3 – Create a bucket list and start fulfilling it. I loved to travel, so I went to other states and counties I found interesting and exotic. I went to East Africa and volunteered there. I went to Egypt after that. Then Mongolia. I grabbed my best friend, who would one day introduce me to my now fiancé, and we backpacked across Jordan, Syria, Lebanon, and Israel. And when I was home in the states, I went to vineyards, visited friends in other states, and went to cities and national parks I’d always wanted to visit. The worse thing I could’ve done was stay home and dwell on my losses. And now, because of all my diverse experiences, it’s turned me into a better person and even a better writer for the novels I’ve created.

4 – Surround yourself with people who say kind things to you and treat you with respect.
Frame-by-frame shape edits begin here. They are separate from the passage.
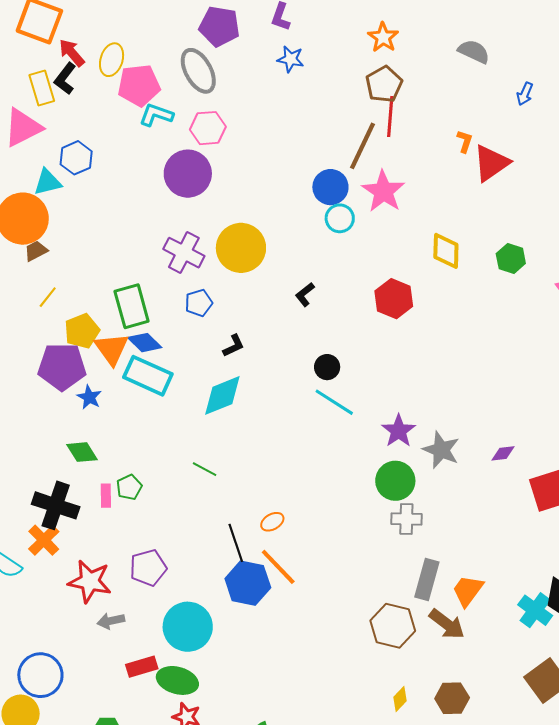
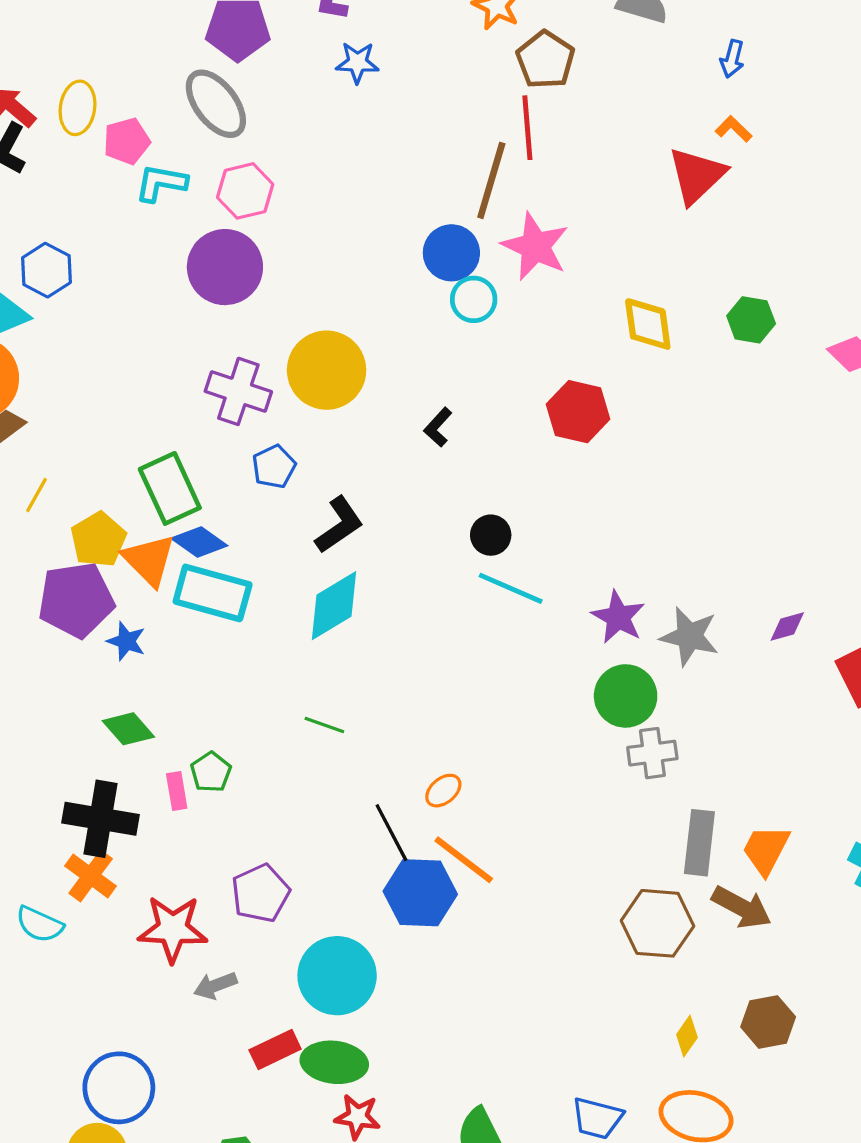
brown pentagon: (384, 84) -> (545, 60), moved
pink pentagon: (139, 85) -> (127, 141), size x0.7
orange L-shape: (465, 141) -> (734, 129), moved, turned -55
black L-shape: (234, 346) -> (339, 525), size x1.5

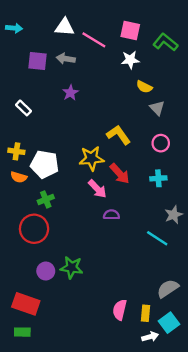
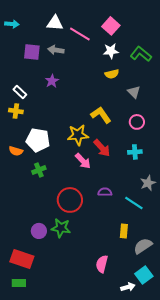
pink square: (130, 30) -> (111, 26), turned 30
green L-shape: (165, 42) -> (141, 54), moved
yellow semicircle: (144, 87) -> (112, 74), moved, turned -40
purple star: (70, 93) -> (52, 81), moved
yellow cross: (16, 151) -> (16, 111), moved
purple semicircle: (111, 215) -> (105, 192), moved
red circle: (34, 229) -> (70, 200), moved
yellow rectangle: (145, 313) -> (124, 231), moved

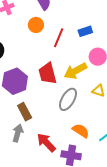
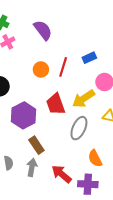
orange circle: (36, 25) -> (41, 69), moved
orange semicircle: (81, 131) -> (95, 158), turned -144

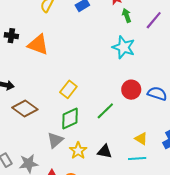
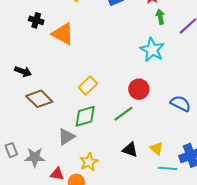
red circle: (131, 90) -> (139, 89), moved
yellow star: (78, 151) -> (89, 162), moved
black triangle: (105, 151) -> (130, 150), moved
cyan line: (137, 159) -> (167, 168), moved

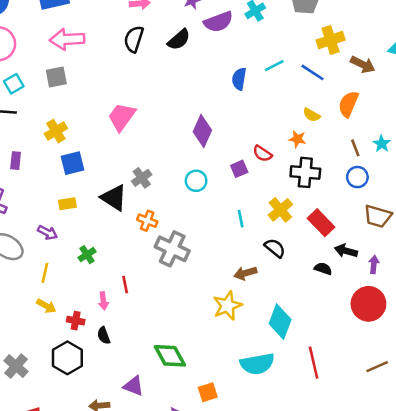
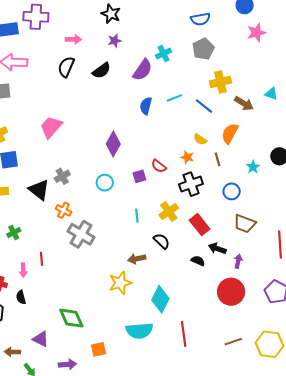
purple semicircle: (218, 22) -> (143, 70), moved, turned -40
brown line: (355, 148) -> (217, 159), moved
black cross: (305, 172) -> (191, 184), turned -30

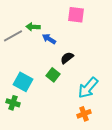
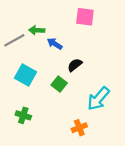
cyan square: (23, 82) -> (26, 75), moved
green cross: (13, 103) -> (23, 115), moved
orange cross: (84, 114) -> (79, 128), moved

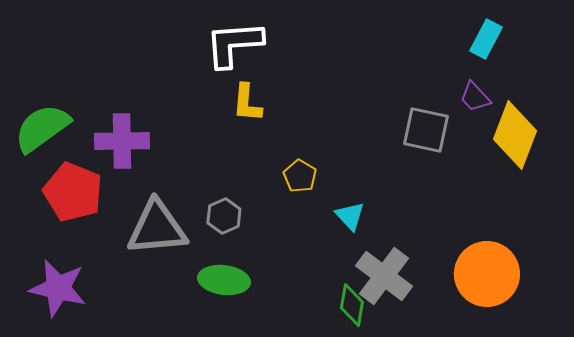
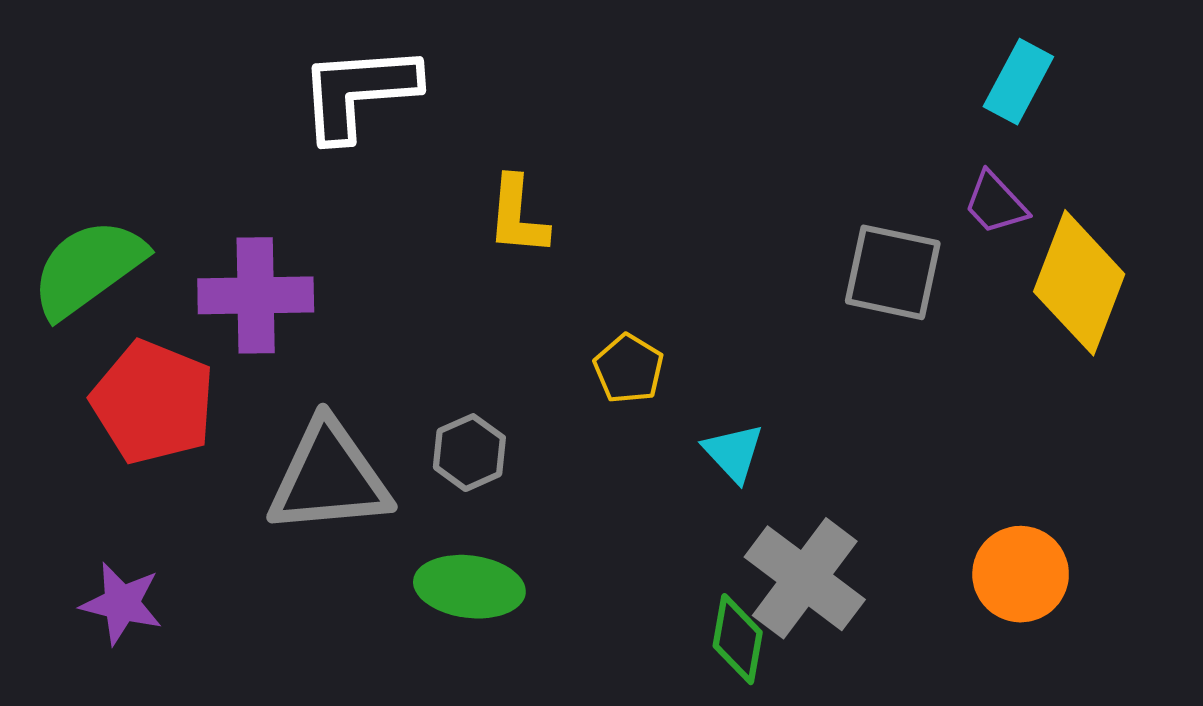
white L-shape: (234, 44) -> (358, 92), moved
orange circle: (487, 274) -> (1021, 574), size x0.7
purple star: (58, 288) -> (122, 603), size x0.7

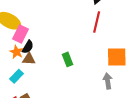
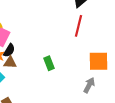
gray arrow: (108, 81) -> (89, 85), turned 35

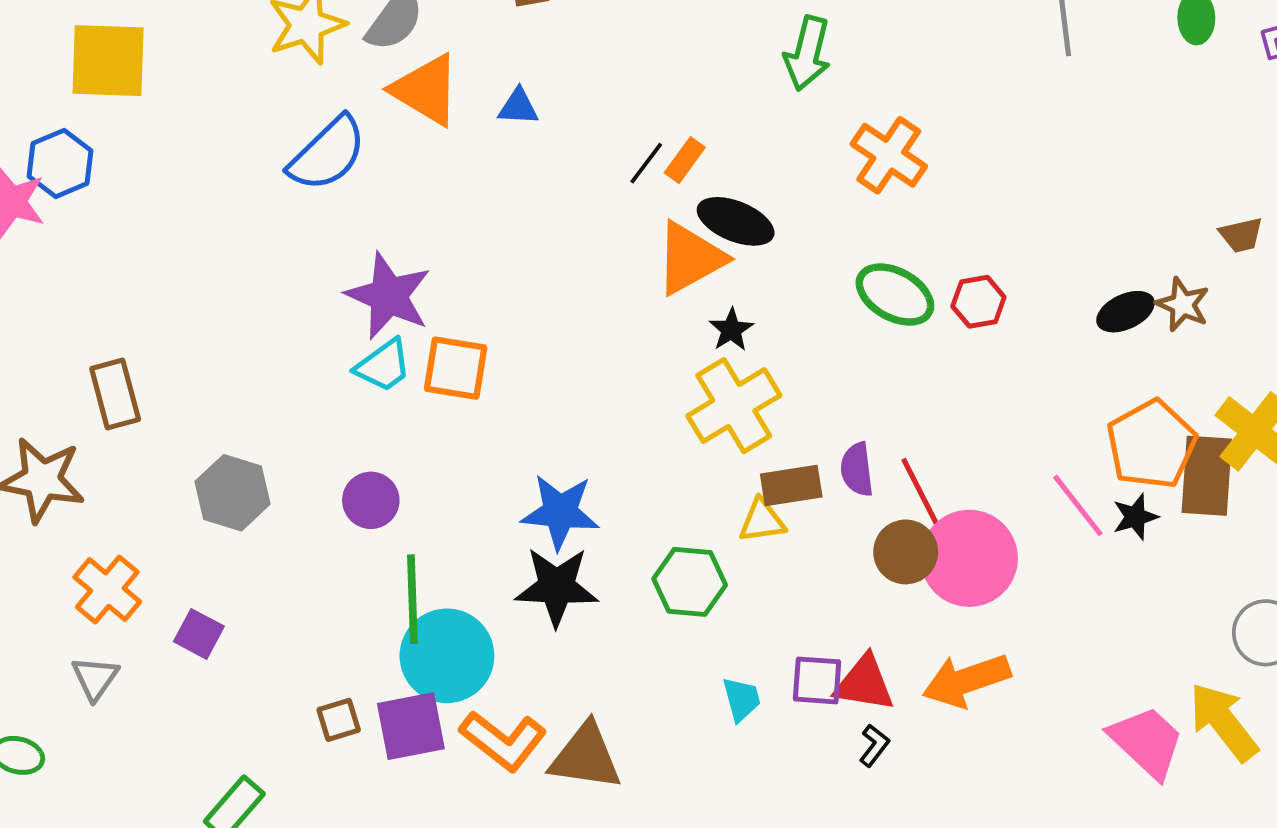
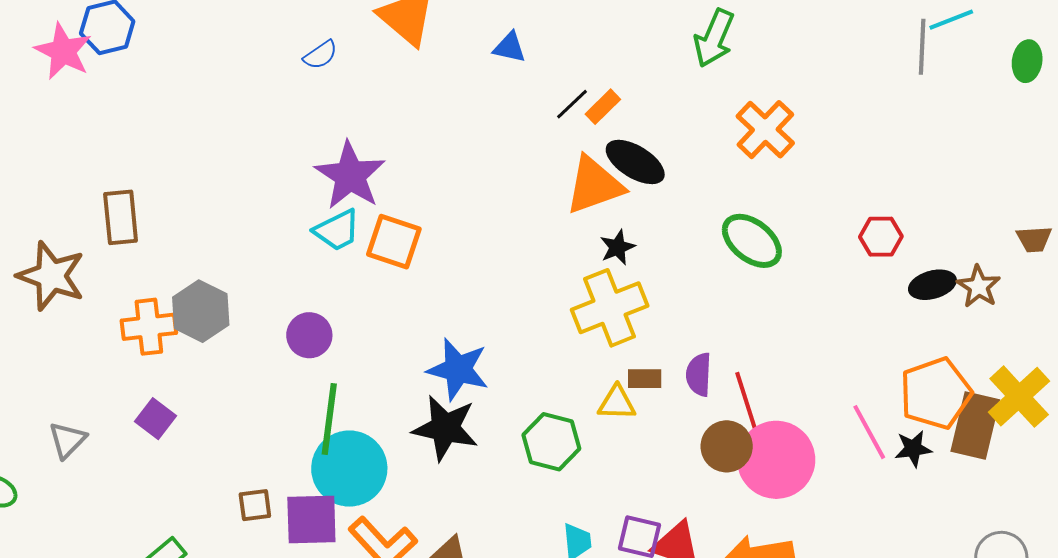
blue triangle: (518, 107) -> (510, 47), moved
blue semicircle: (327, 154) -> (320, 55), size x0.5
red hexagon: (978, 302) -> (881, 237), moved
brown rectangle: (791, 485) -> (645, 379), size x0.7
orange cross: (107, 590) -> (149, 327), moved, turned 34

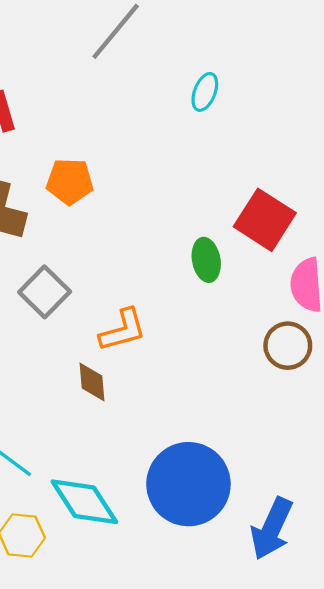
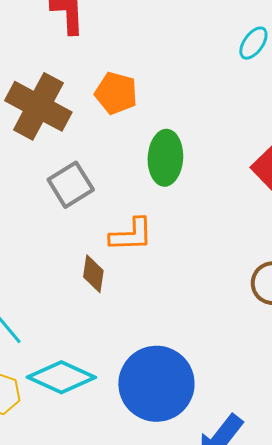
green ellipse: (206, 260) -> (165, 158), moved, size x1.4
cyan diamond: (84, 502) -> (61, 377), turned -46

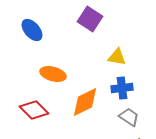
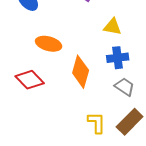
orange diamond: (85, 102) -> (81, 72), turned -48

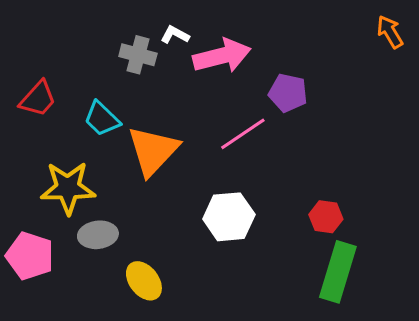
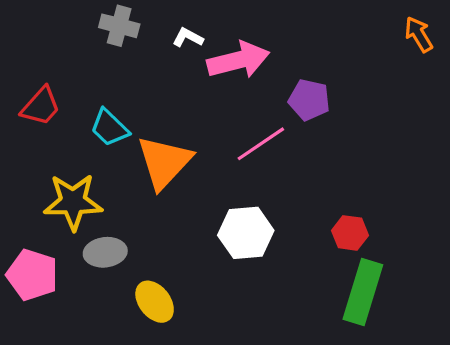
gray cross: (138, 55) -> (119, 26), moved

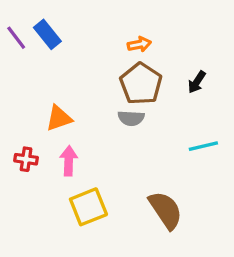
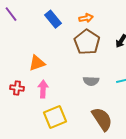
blue rectangle: (47, 34) -> (53, 19), moved
gray semicircle: (131, 118) -> (91, 81), moved

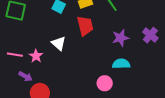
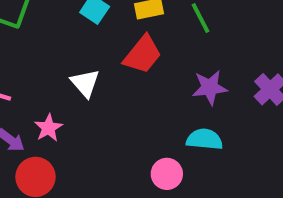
red trapezoid: (85, 26) -> (142, 55), turned 45
pink star: (36, 56) -> (48, 128), moved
Limit your time with people, even family members, who drain you. One of the hardest things, at first, was cutting down the time I spent with people (who were toxic or emotionally draining) I considered to be close to me. But over time, I found more peace and healing in doing so. Just understanding this and knowing who needs to be limited in their time spent with you, you’ve already won half the battle. Now, put it into action.

5 – Make sure you’re healed enough and like yourself enough… before trying to date again. If I tried to date my fiancé before I was ready to date her, as elementary as this sounds, it wouldn’t have worked. How can I give water from my glass if I’m thirsty? How can I give someone food if I’m starving? If I’m a physician, I must care for myself before I can care for patients. It’s self-care. It’s not selfish. Let me say that again. It’s self-care. It’s not selfish. And if I’m healed and I can lead with a good head on my shoulders, and I can express love without wanting anything in return… maybe then I’m ready to date again.

The stress of a divorce can take a toll on both one’s mental and emotional health. In your opinion or experience, what are a few things people going through a divorce can do to alleviate this pain and anguish?

We can’t well on the loss or blame ourselves. It’s healthy to try to understand where we went wrong and what we could have done better. But it besoms unhealthy when we condemn ourselves. We did the best we could with the knowledge we had. Let’s learn from this and do better in current and future relationships. Practice the 5 points above where we attend licensed counseling, find something bigger than ourselves to invest ourselves in, fulfill bucket list items, stay surrounded by supportive and affirming people, and make sure we really are ready before dating again.

Do you have any favorite books, podcasts, or resources related to this topic that you would recommend to our readers?

No, and let me tell you why. This is a very personal traumatic experience. It needs to be tailored to you. That’s why it’s so important to visit a licensed counselor. The stories and emotions and feedback and advice exchanged in those meetings will be pure gold for you. Will you let go of your pride that you need some help and just go? Believe me, there’s nothing he or she hasn’t already heard before when it comes to relationships. Yours won’t be unique.

Because of the position that you are in, you are a person of great influence. If you could inspire a movement that would bring the most amount of good to the most amount of people, what would that be? You never know what your idea can trigger. 🙂

What about a reality show on the internet where different people share their stories of how they found healing?

We are very blessed that very prominent leaders read this column. Is there a person in the world, or in the US with whom you would love to have a private breakfast or lunch and why? He or she might just see this if we tag them 🙂

I would share a meal with Gary Vaynerchuk. I think that would be a great experience.

Thank you for these great insights and for the time you spent with this interview. We wish you only continued success!